(Stored items)
======

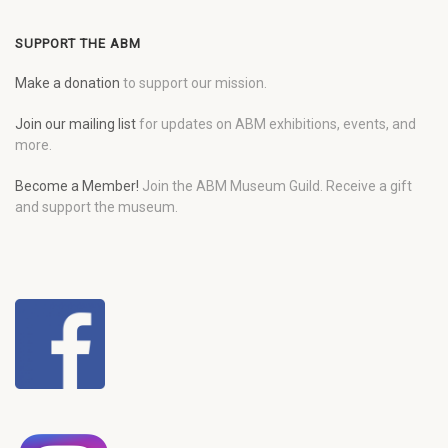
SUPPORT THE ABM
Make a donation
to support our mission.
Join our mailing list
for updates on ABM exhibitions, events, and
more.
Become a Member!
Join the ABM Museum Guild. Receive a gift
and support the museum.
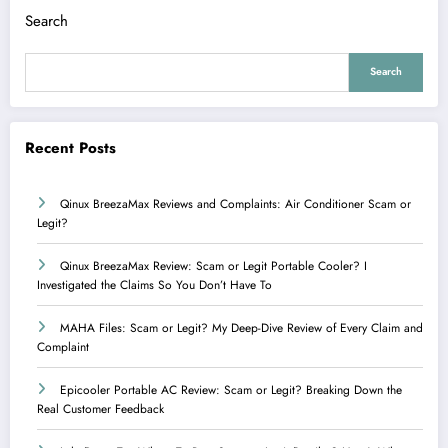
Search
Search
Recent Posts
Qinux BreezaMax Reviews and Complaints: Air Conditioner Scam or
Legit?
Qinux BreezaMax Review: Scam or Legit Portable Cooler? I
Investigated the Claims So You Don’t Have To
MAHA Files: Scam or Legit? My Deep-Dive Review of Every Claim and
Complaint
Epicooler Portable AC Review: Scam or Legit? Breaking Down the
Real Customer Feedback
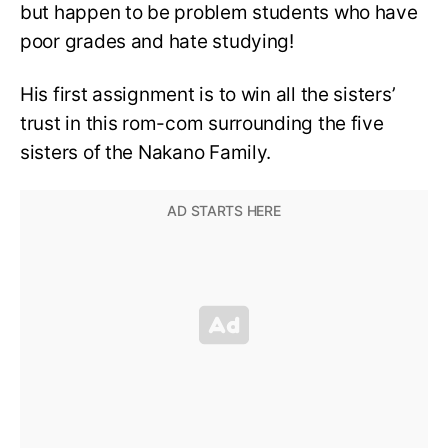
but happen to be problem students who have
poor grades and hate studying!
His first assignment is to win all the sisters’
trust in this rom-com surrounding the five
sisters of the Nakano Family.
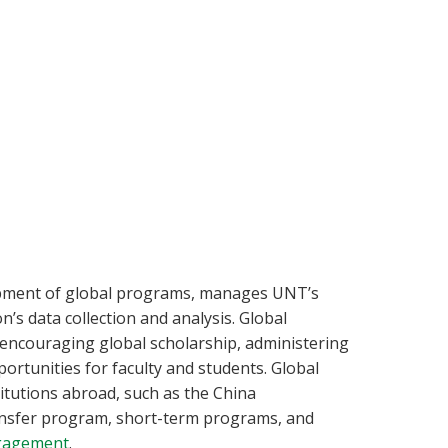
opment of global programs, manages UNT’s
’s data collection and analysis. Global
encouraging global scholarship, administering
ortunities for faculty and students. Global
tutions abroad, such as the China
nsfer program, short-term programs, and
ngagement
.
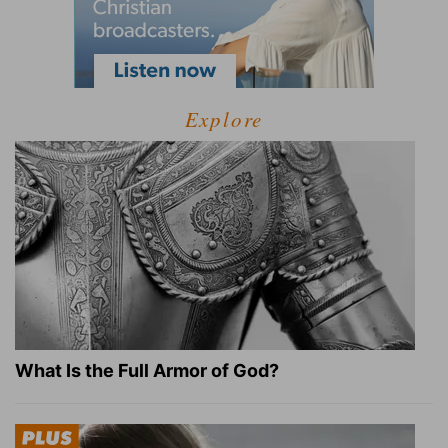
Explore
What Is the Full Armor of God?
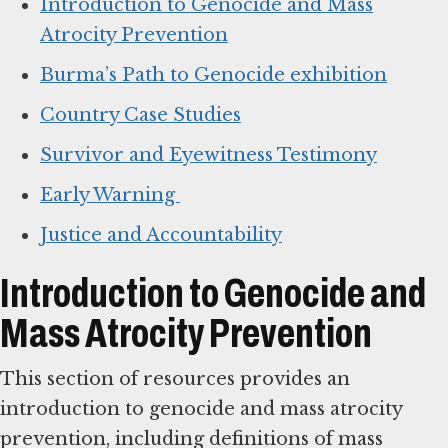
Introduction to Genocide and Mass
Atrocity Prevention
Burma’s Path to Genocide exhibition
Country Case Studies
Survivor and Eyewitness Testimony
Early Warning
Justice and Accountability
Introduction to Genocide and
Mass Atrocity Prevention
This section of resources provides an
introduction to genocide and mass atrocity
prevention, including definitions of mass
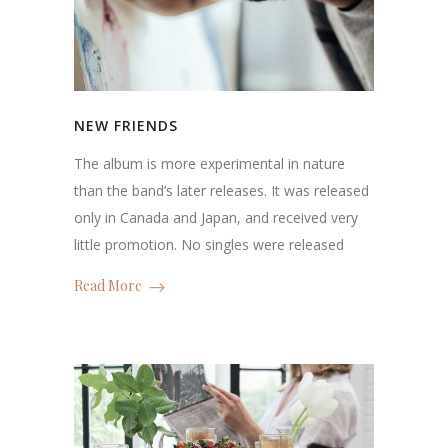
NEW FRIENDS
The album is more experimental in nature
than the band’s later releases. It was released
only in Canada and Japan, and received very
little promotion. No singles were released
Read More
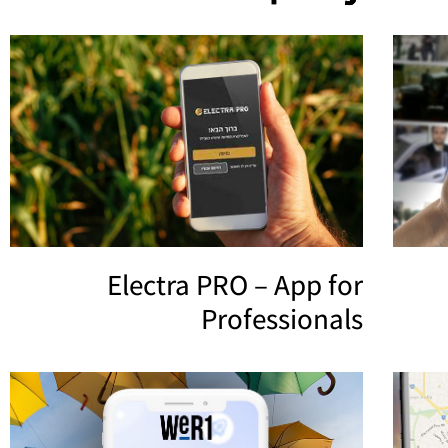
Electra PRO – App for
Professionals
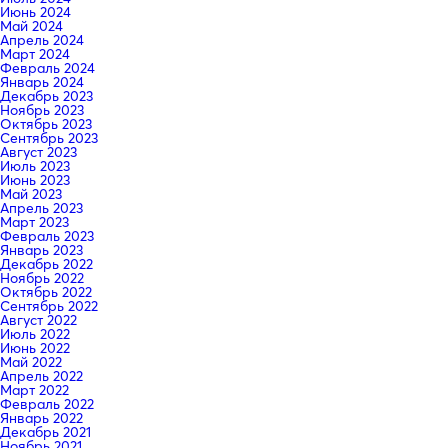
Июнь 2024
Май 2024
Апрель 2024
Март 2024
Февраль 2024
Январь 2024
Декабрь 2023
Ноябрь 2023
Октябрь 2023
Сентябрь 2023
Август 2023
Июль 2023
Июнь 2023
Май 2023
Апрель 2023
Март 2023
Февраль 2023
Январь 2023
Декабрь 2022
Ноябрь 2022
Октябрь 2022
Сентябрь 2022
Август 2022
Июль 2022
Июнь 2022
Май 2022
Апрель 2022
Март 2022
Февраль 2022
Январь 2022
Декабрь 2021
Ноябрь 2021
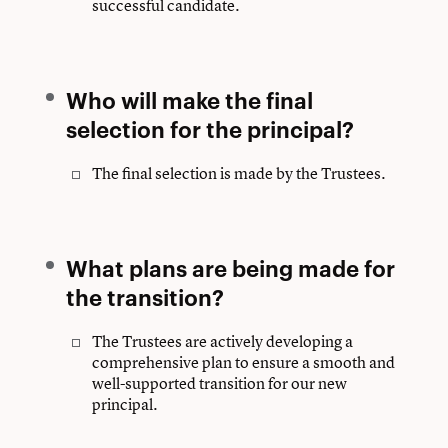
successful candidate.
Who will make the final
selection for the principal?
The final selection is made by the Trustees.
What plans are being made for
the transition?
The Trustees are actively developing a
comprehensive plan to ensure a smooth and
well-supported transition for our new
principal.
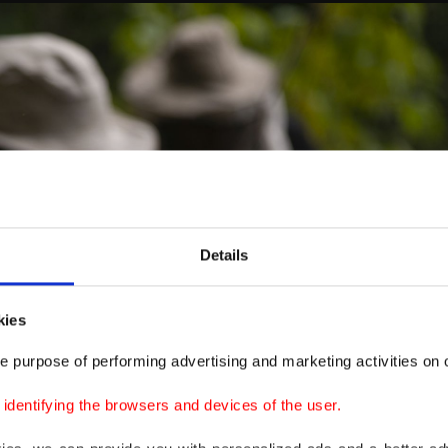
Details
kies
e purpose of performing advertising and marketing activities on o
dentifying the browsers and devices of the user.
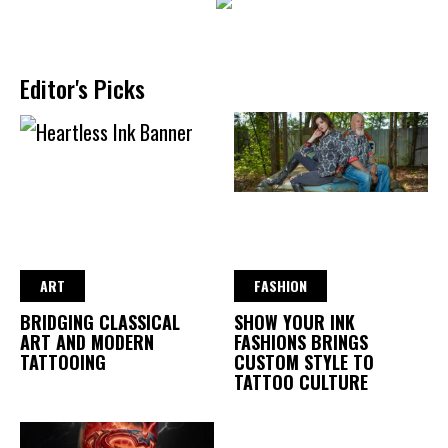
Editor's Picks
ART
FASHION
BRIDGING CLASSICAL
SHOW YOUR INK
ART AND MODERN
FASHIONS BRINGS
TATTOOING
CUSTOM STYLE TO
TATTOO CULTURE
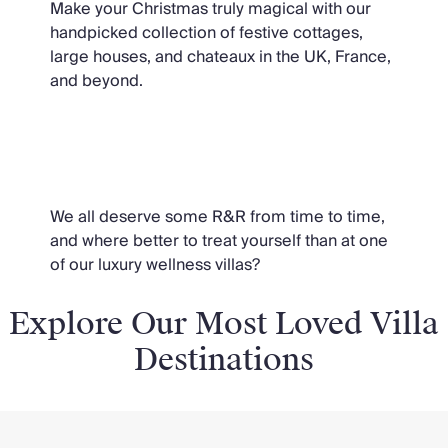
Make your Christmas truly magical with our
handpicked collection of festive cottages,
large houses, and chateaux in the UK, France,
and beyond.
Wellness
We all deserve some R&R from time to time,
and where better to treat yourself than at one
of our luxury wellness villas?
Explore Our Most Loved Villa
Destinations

======

Repeat every record exactly, but not the pictures.

**Result of the task**
SUPPORT THE ABM
Make a donation
to support our mission.
Join our mailing list
for updates on ABM exhibitions, events, and
more.
Become a Member!
Join the ABM Museum Guild. Receive a gift
and support the museum.
Search
Search
Recent Posts
Qinux BreezaMax Reviews and Complaints: Air Conditioner Scam or
Legit?
Qinux BreezaMax Review: Scam or Legit Portable Cooler? I
Investigated the Claims So You Don’t Have To
MAHA Files: Scam or Legit? My Deep-Dive Review of Every Claim and
Complaint
Epicooler Portable AC Review: Scam or Legit? Breaking Down the
Real Customer Feedback
but happen to be problem students who have
poor grades and hate studying!
His first assignment is to win all the sisters’
trust in this rom-com surrounding the five
sisters of the Nakano Family.
opment of global programs, manages UNT’s
’s data collection and analysis. Global
encouraging global scholarship, administering
ortunities for faculty and students. Global
tutions abroad, such as the China
nsfer program, short-term programs, and
ngagement
.
Explore
What Is the Full Armor of God?
Introduction to Genocide and Mass
Atrocity Prevention
Burma’s Path to Genocide exhibition
Country Case Studies
Survivor and Eyewitness Testimony
Early Warning
Justice and Accountability
Introduction to Genocide and
Mass Atrocity Prevention
This section of resources provides an
introduction to genocide and mass atrocity
prevention, including definitions of mass
NEW FRIENDS
The album is more experimental in nature
than the band’s later releases. It was released
only in Canada and Japan, and received very
little promotion. No singles were released
Read More
Electra PRO – App for
Professionals
Июнь 2024
Май 2024
Апрель 2024
Март 2024
Февраль 2024
Январь 2024
Декабрь 2023
Ноябрь 2023
Октябрь 2023
Сентябрь 2023
Август 2023
Июль 2023
Июнь 2023
Май 2023
Апрель 2023
Март 2023
Февраль 2023
Январь 2023
Декабрь 2022
Ноябрь 2022
Октябрь 2022
Сентябрь 2022
Август 2022
Июль 2022
Июнь 2022
Май 2022
Апрель 2022
Март 2022
Февраль 2022
Январь 2022
Декабрь 2021
Ноябрь 2021
successful candidate.
Who will make the final
selection for the principal?
The final selection is made by the Trustees.
What plans are being made for
the transition?
The Trustees are actively developing a
comprehensive plan to ensure a smooth and
well-supported transition for our new
principal.
Details
kies
e purpose of performing advertising and marketing activities on o
dentifying the browsers and devices of the user.
Editor's Picks
ART
FASHION
BRIDGING CLASSICAL
SHOW YOUR INK
ART AND MODERN
FASHIONS BRINGS
TATTOOING
CUSTOM STYLE TO
TATTOO CULTURE
Make your Christmas truly magical with our
handpicked collection of festive cottages,
large houses, and chateaux in the UK, France,
and beyond.
Wellness
We all deserve some R&R from time to time,
and where better to treat yourself than at one
of our luxury wellness villas?
Explore Our Most Loved Villa
Destinations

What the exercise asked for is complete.